*What the task requires:* Among the entries below, find the line with "przestoje związane z", then quote it and each following line up to and including the line with "dalszą obróbką. Nowoczesne", and nothing else.

*Material for the task:*
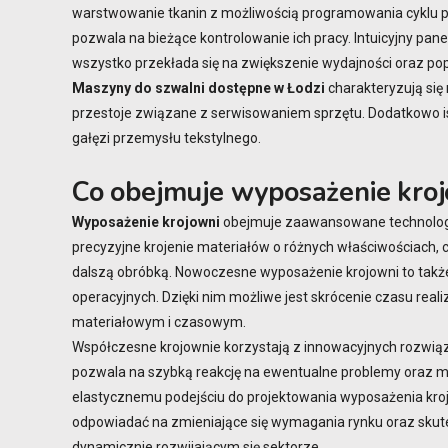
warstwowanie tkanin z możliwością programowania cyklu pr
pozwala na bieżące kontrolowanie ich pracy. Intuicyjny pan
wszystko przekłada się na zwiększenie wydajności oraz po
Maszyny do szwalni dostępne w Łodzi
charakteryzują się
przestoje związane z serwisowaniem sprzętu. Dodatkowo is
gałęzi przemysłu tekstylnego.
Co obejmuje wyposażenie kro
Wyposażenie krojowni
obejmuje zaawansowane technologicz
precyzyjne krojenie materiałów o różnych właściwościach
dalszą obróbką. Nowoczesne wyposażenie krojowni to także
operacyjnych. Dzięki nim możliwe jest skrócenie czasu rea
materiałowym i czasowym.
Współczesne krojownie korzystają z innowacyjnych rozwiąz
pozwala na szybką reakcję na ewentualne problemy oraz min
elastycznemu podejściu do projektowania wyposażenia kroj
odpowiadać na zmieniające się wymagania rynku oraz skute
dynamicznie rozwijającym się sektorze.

---

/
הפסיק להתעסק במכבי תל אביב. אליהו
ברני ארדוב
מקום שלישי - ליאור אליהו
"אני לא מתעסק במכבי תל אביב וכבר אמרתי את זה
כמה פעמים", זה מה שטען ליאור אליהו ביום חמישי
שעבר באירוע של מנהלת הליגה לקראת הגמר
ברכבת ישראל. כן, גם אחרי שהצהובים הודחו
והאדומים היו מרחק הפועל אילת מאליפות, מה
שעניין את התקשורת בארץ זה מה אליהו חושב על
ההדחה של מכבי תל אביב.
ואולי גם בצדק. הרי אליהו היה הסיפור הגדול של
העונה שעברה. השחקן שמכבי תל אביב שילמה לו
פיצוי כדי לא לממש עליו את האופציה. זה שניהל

*Expected answer:*
przestoje związane z serwisowaniem sprzętu. Dodatkowo is
gałęzi przemysłu tekstylnego.
Co obejmuje wyposażenie kro
Wyposażenie krojowni
obejmuje zaawansowane technologicz
precyzyjne krojenie materiałów o różnych właściwościach
dalszą obróbką. Nowoczesne wyposażenie krojowni to także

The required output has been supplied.